One house had a floor plan that I had never seen before but makes sense in terms of how Omanis don’t think the smell of cooking/ cooked food is positive. The house had the common set up of a separate majlis and a large open salle. There was also a bedroom on the ground floor. However, as the house was small and the bedroom was to one side, the salle extended all the way to the back of the house. Along the far wall was sliding glass doors which led out to the hosh.
The home owner and I walked around the outside of the house and I walked into the kitchen, which had its own entrance. As I looked around, I realized that there was no connecting door from the kitchen to the inside of the house. I asked the home-owner and he showed me a narrow, raised walkway which led from the door of the kitchen to the sliding glass doors at the back of the salle. Food would have to carried from the kitchen to the salle for every meal.
As the walkway was about 4 feet above the level of the hosh, all I could think of was the possible dangers of navigating that ledge at night in khareef when the tiles would be slick with drizzle.

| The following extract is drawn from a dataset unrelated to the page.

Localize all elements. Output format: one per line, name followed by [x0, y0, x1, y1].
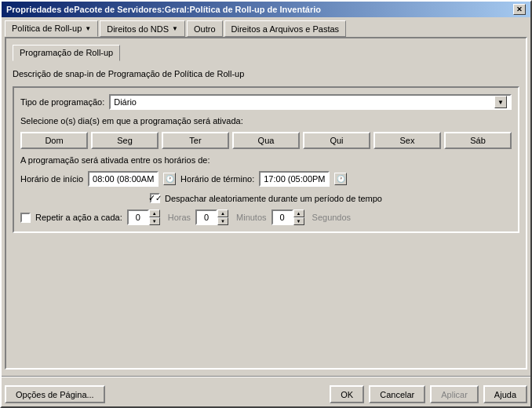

Another house also had a plan that was new to me. There was a majlis to the right (east) of the main door and then a large open area for the salle, but no main hallway. After the majlis on the eastern side, there was a large bedroom; its bathroom shared a wall with the bathroom of the majlis on the north side. On the south side, the bedroom shared a wall with the kitchen. The rest of the space on the ground floor was open with a stair case that started in the north-east corner (near the interior door to the majlis) and then wrapped around the north and west walls. There was a small bedroom tucked under the stair case.
There are two understandings at play here: 1) often there is a bedroom for a senior family member that is near the majlis/ salle on the ground floor so that they don’t have to walk up-stairs and 2) often the maid’s room is next to the kitchen. Given that the bedroom between the majlis and kitchen was large, I guessed that it was for an older relative and the small room under that stairs was for the maid.
I also looked at an apartment connected to a house. Facing the road there was a main entrance to the house and a door to the majlis, then a third door on the side which led to a landing with one door (the ground-floor flat) and a staircase up the first floor flat. As I walked through the first-floor flat, I realized there was no majlis. The apartment had been built for the families of sons who were not yet married. The owner was renting the apartments to help pay for the building costs, and when the sons were older, they would live in them. Thus, there was no need for a majlis in the apartment as the sons would meet in the main majlis of the family house.